Existe (o existía) un vasto lugar, un territorio abrupto e
inaccesible, en el oeste de la provincia de Salamanca, al norte aproximado de
Ciudad Rodrigo, que hoy aparece, en mapas y planos, como un despoblado, como un espacio en blanco a
salvo de símbolos que indiquen algún modo de intervención humana. En 1962, un
grupo de investigadores alemanes lo recorre. Habían entrevistado en un hospital
de Sigmaringen al último oriundo vivo de Comiaces, una aldea ya entonces
borrada de los catastros, y que según J. H. H., era la capital de lo que hoy
denominaríamos una comarca o subcomarca. Este hombre, arrastrado por el flujo
migratorio, llega a Alemania a mediados de los
cincuenta y lleva hasta su muerte –a los sesenta y cinco años, a los
pocos días en que es descubierto para la ciencia- una vida placentera:
residente en las cloacas, nutrido de miasmas, sin la necesidad de hablar con
nadie (parece estar más cerca del dominio infuso de la lengua alemana que del
recuerdo de la lengua española que sólo balbucea incorporando, eso sí, elegantes alaridos y elocuentes gestos). Tratado por un equipo de psicólogos y
antropólogos de la universidad de Stuttgart, se logra fijar el punto exacto de
procedencia y precisar algunos datos biográficos pese a la obstrucción manifiesta del consulado español que sólo
quiere su urgente repatriación para su internamiento en un manicomio. Dado el
cariz de las revelaciones, se organiza un viaje con el pretexto, ante las
autoridades españolas, de acompañar el cadáver hasta su enterramiento en la
aldea. No vamos a describir las peripecias de la prospección sino los
resultados. Antes de ser embalsamado se le practica la autopsia confirmándose
la naturaleza ósea de la protuberancia situada en la nuca. En las ruinas de
Comiaces –así como en las de otros cinco núcleos de población próximos-, en los
desvanes de lo que pudieron ser viviendas, hallan varios objetos de madera
toscamente tallada que invocan a tamaño natural la naturaleza de un cordero con
dos cabezas de diferentes dimensiones siendo, una de ellas, no siempre la
mayor, de apariencia humana.
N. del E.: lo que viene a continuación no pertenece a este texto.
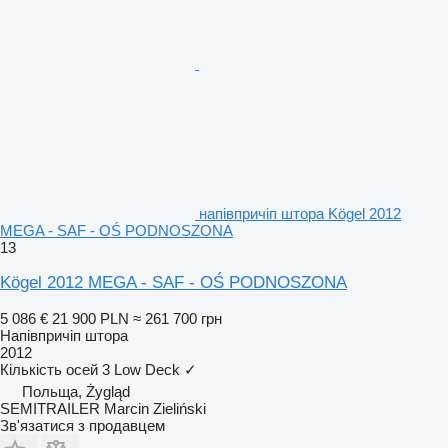
напівпричіп штора Kögel 2012
MEGA - SAF - OŚ PODNOSZONA
13
Kögel 2012 MEGA - SAF - OŚ PODNOSZONA
5 086 €
21 900 PLN
≈ 261 700 грн
Напівпричіп штора
2012
Кількість осей
3
Low Deck
✓
Польща, Żygląd
SEMITRAILER Marcin Zieliński
Зв'язатися з продавцем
En la ladera de un cerro, que equidista de los
poblachos, encuentran el gran corral donde, según J.H.H., se encerraba a las
criaturas mixtas que sobrevivían al parto y que eran visitadas alternativamente
por las mujeres –¿sólo sus madres?- para alimentarlas, y por los hombres para
satisfacer su apetito venéreo. Sin mucho esfuerzo se sacan de la paja y el
estiércol varios esqueletos, todos bicéfalos, presentando el mismo abanico de
posibilidades que presentaban las esculturas: la cabeza humana y la de aspecto
ovino alternan en su desarrollo, pero siempre situadas una detrás de otra.
Incluso hallan algo de piel adherida a los huesos de las piernas, una especie
de lana que les conferiría porte de oveja, acentuado por la postura cuadrúpeda;
vencido el cuerpo por el peso de las testas haría incómoda la marcha bípeda. En
1980 se publica un trabajo en Francia, sin resonancia académica alguna, acerca
de las oleadas de singularidad morfológica en humanos: se citan los casos de
anancefalia en los Pirineos y de bicefalia en el oriente portugués; siempre en
espacios de tiempo superiores al año e inferiores a los diez y sin aparente periodicidad.
Para Portugal 1896-1904, 1920-1922, 1931-1932, 1939-1946, y para los Pirineos
1828-1837, 1900-1902, 1910-1915. Afectan, dentro de esos espacios, al 50% de
los nacimientos, aunque, en su mayoría, el grado de desarrollo de la
malformación es bajo, dependiendo, la esperanza de vida, de ese grado de
desarrollo: los bicéfalos perfectos no alcanzan nunca los 12 años, teniendo en
cuenta que sólo el 25% de los concebidos superan el parto.